• WORK ITEM: Set down the entries below exactly, leaving out all images.

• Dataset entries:
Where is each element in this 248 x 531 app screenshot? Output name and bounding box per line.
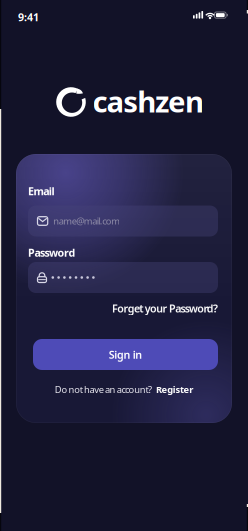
staticText: Sign in <box>109 347 142 362</box>
staticText: Do not have an account? <box>55 383 152 396</box>
button[interactable]: Sign in <box>33 339 218 370</box>
button[interactable]: Register <box>156 383 193 396</box>
staticText: Password <box>28 245 76 260</box>
staticText: name@mail.com <box>53 215 120 227</box>
button[interactable]: Forget your Password? <box>112 301 218 315</box>
staticText: 9:41 <box>18 10 39 24</box>
button[interactable] <box>28 262 218 293</box>
staticText: Forget your Password? <box>112 301 218 315</box>
staticText: Register <box>156 383 193 396</box>
staticText: cashzen <box>92 82 204 120</box>
button[interactable]: name@mail.com <box>28 206 218 236</box>
staticText: Email <box>28 184 54 198</box>
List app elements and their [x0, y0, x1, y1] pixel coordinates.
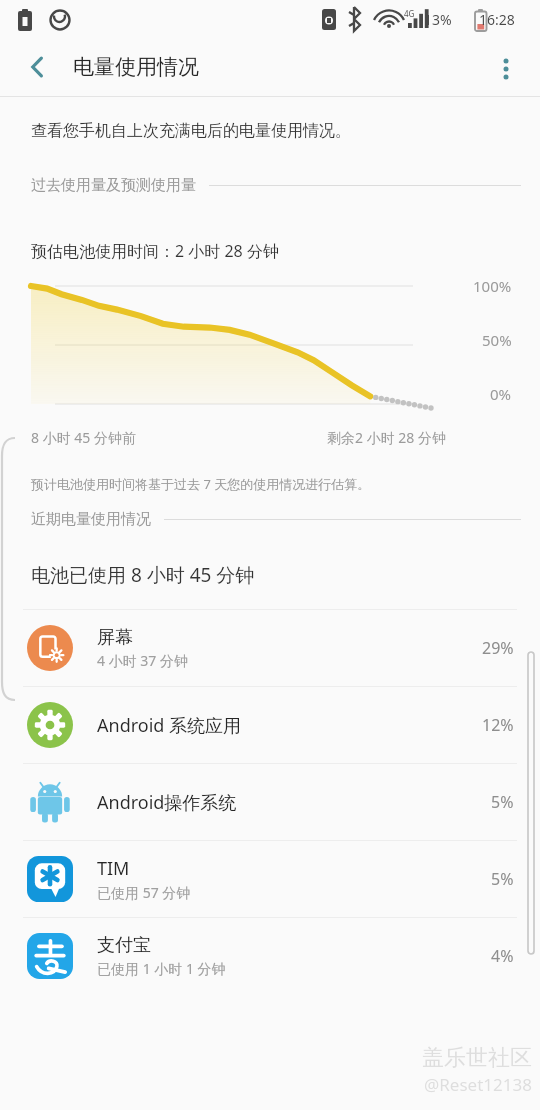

• WRITTEN ANSWER:
Where is each element in this 248 x 531 app screenshot? Output name and bounding box per line.
staticText: Sign in <box>109 347 142 362</box>
staticText: Do not have an account? <box>55 383 152 396</box>
button[interactable]: Sign in <box>33 339 218 370</box>
button[interactable]: Register <box>156 383 193 396</box>
staticText: Password <box>28 245 76 260</box>
staticText: name@mail.com <box>53 215 120 227</box>
button[interactable]: Forget your Password? <box>112 301 218 315</box>
staticText: 9:41 <box>18 10 39 24</box>
button[interactable] <box>28 262 218 293</box>
staticText: Forget your Password? <box>112 301 218 315</box>
staticText: Register <box>156 383 193 396</box>
staticText: cashzen <box>92 82 204 120</box>
button[interactable]: name@mail.com <box>28 206 218 236</box>
staticText: Email <box>28 184 54 198</box>
List app elements and their [x0, y0, x1, y1] pixel coordinates.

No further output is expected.